1. Мойка машин, с изображением рыбы - намек на эпоху Водолея, т.е. христианство.





2. Реклама детского сада - лотосные стопы Кришны.

----------


## Raja Kumari dasi

> А потом жалею, редактирую... учиться, учиться, и еще раз учиться


Я тоже редактирую, это правильно, контроль речи  :smilies: 
И с визуальными образами надо аккуратно, вы правильно понимаете.  




> с изображением рыбы - намек на эпоху Водолея, т.е. христианство.

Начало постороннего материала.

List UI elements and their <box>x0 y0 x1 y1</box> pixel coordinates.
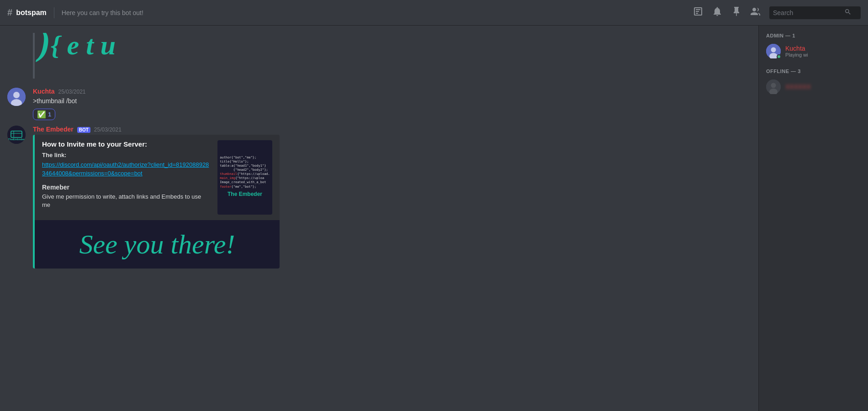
embed-thumbnail-title: The Embeder <box>228 191 262 197</box>
threads-icon[interactable] <box>693 6 704 19</box>
embed-link-label: The link: <box>42 152 210 158</box>
main-layout: ){ e t u Kuchta 25/03/20 <box>0 26 868 411</box>
message-content-kuchta: Kuchta 25/03/2021 >thumbnail /bot ✅ 1 <box>33 88 751 120</box>
members-icon[interactable] <box>750 6 761 19</box>
reaction-count: 1 <box>48 111 51 118</box>
search-input[interactable] <box>773 9 842 16</box>
message-header-kuchta: Kuchta 25/03/2021 <box>33 88 751 95</box>
message-header-embeder: The Embeder BOT 25/03/2021 <box>33 126 751 133</box>
cropped-image-container: ){ e t u <box>33 33 751 79</box>
timestamp-embeder: 25/03/2021 <box>94 126 122 133</box>
admin-section-title: ADMIN — 1 <box>762 33 864 38</box>
member-item-offline1[interactable]: XXXXXX <box>762 78 864 96</box>
cropped-message: ){ e t u <box>0 33 758 86</box>
svg-point-12 <box>771 83 776 88</box>
search-bar[interactable] <box>769 6 861 19</box>
chat-area: ){ e t u Kuchta 25/03/20 <box>0 26 758 411</box>
embed-wrapper: How to Invite me to your Server: The lin… <box>33 135 280 269</box>
channel-name: botspam <box>16 9 47 17</box>
see-you-text: See you there! <box>44 229 270 259</box>
embed-link[interactable]: https://discord.com/api/oauth2/authorize… <box>42 161 209 177</box>
member-avatar-offline1 <box>766 79 781 94</box>
hash-icon: # <box>7 7 12 18</box>
channel-description: Here you can try this bot out! <box>62 9 143 16</box>
teal-art-text: ){ e t u <box>38 33 751 60</box>
embed-title: How to Invite me to your Server: <box>42 140 210 148</box>
svg-text:TheEmbeder: TheEmbeder <box>8 138 25 141</box>
embed-remeber-text: Give me permission to write, attach link… <box>42 193 210 209</box>
bell-icon[interactable] <box>712 6 723 19</box>
avatar-kuchta <box>7 88 26 106</box>
avatar-embeder: TheEmbeder <box>7 126 26 144</box>
member-avatar-kuchta <box>766 44 781 58</box>
embed-code-snippet: author{"bot","me"}; title{"Hello"}; tabl… <box>220 156 270 189</box>
member-item-kuchta[interactable]: Kuchta Playing wi <box>762 42 864 60</box>
header-actions <box>693 6 861 19</box>
online-indicator <box>777 54 781 59</box>
embed-remeber-title: Remeber <box>42 184 210 191</box>
member-status-kuchta: Playing wi <box>785 52 808 58</box>
pin-icon[interactable] <box>731 6 742 19</box>
timestamp-kuchta: 25/03/2021 <box>58 89 85 95</box>
members-sidebar: ADMIN — 1 Kuchta Playing wi OFFLINE — 3 <box>758 26 868 411</box>
username-embeder: The Embeder <box>33 126 74 133</box>
bot-badge: BOT <box>77 127 90 133</box>
search-icon <box>844 8 852 17</box>
message-kuchta: Kuchta 25/03/2021 >thumbnail /bot ✅ 1 <box>0 86 758 122</box>
messages-list: ){ e t u Kuchta 25/03/20 <box>0 26 758 411</box>
embed-thumbnail: author{"bot","me"}; title{"Hello"}; tabl… <box>217 140 272 215</box>
member-name-kuchta: Kuchta <box>785 45 808 52</box>
offline-section-title: OFFLINE — 3 <box>762 68 864 74</box>
reaction-kuchta[interactable]: ✅ 1 <box>33 109 55 120</box>
embed-top: How to Invite me to your Server: The lin… <box>35 135 280 220</box>
svg-rect-3 <box>7 126 26 144</box>
channel-header: # botspam Here you can try this bot out! <box>0 0 868 26</box>
member-name-offline1: XXXXXX <box>785 83 811 90</box>
svg-point-9 <box>771 47 776 53</box>
member-info-kuchta: Kuchta Playing wi <box>785 45 808 58</box>
reaction-emoji: ✅ <box>37 110 46 119</box>
svg-point-1 <box>13 92 20 98</box>
embed-body: How to Invite me to your Server: The lin… <box>42 140 210 215</box>
embed-image-area: See you there! <box>35 220 280 269</box>
embed-remeber-section: Remeber Give me permission to write, att… <box>42 184 210 209</box>
member-info-offline1: XXXXXX <box>785 83 811 90</box>
message-content-embeder: The Embeder BOT 25/03/2021 How to Invite… <box>33 126 751 269</box>
message-embeder: TheEmbeder The Embeder BOT 25/03/2021 <box>0 124 758 270</box>
embed-link-section: The link: https://discord.com/api/oauth2… <box>42 152 210 178</box>
header-divider <box>54 7 54 18</box>
username-kuchta: Kuchta <box>33 88 54 95</box>
message-text-kuchta: >thumbnail /bot <box>33 97 751 106</box>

Надо же, вот люди... не просто так ходят на работу )) 




> лотосные стопы Кришны.


Ок )

----------


## Raja Kumari dasi

*Одна "безобидная" идея* 

Реализована российскими рекламщиками в конце 2019. 
Я увидела ее в нашем городе на остановке где-то в ноябре. 
Интересно, а во время пандемии ее еще где-то продолжают использовать? 
Или уже не смешно?

----------


## Сергей Х.

*Биоразлагаемые изделия из бумаги с семенами.*


Выпил кофе - посади семечко: новые технологии от производителей экопосуды.fb

Биоразлагаемые сигаретные фильтры с семенами деревьев.nlo-mir

Живая бумага: как из открыток получаются цветы.gorod-plus

----------


## Raja Kumari dasi

Открытка - подарок, и цветы - подарок. Это хорошая идея.  
Правда, опять-таки, это все баловство для рафинированных горожан, "ой цветочки"... но по крайней мере, разработчики понимают про "маркеры экологии" - это уже неплохо. 

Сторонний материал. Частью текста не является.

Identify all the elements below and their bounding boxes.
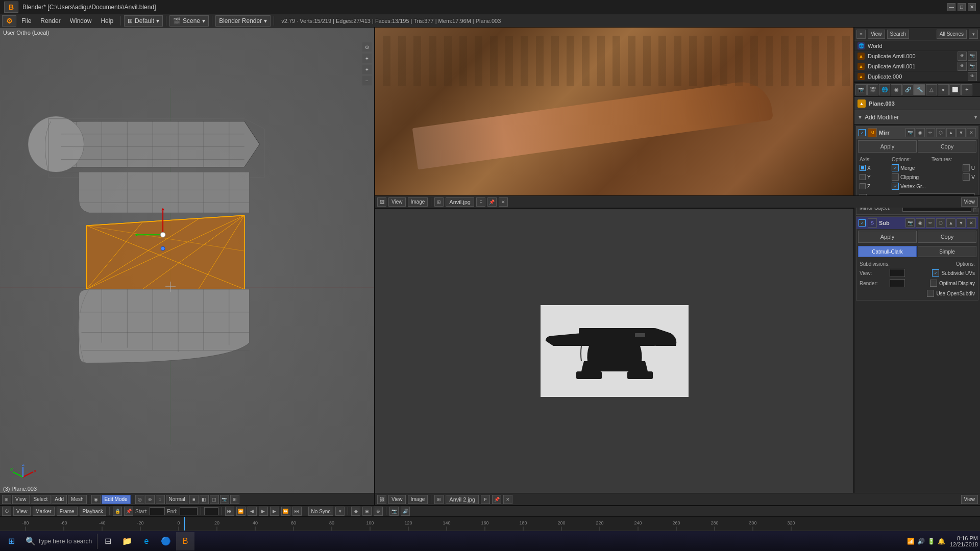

А вот предлагать смолить или нагревать семена (чьи-то тела) ради возвышения сознания 
безразличных и к своему-то здоровью курильщиков и кофеманов - это полнейшая бессмыслица )

----------


## Сергей Х.

Использование данных изделий из бумаги демонстрируют как можно использовать один и тот же продукт - семенную бумагу. Конечно результат в данных вариантах проявится по своему. Быть может, и выкинутый мимо урны проросший фильтр заставит кого-то задуматься об экологии.

Теперь карандаш действительно можно "посеять"...

----------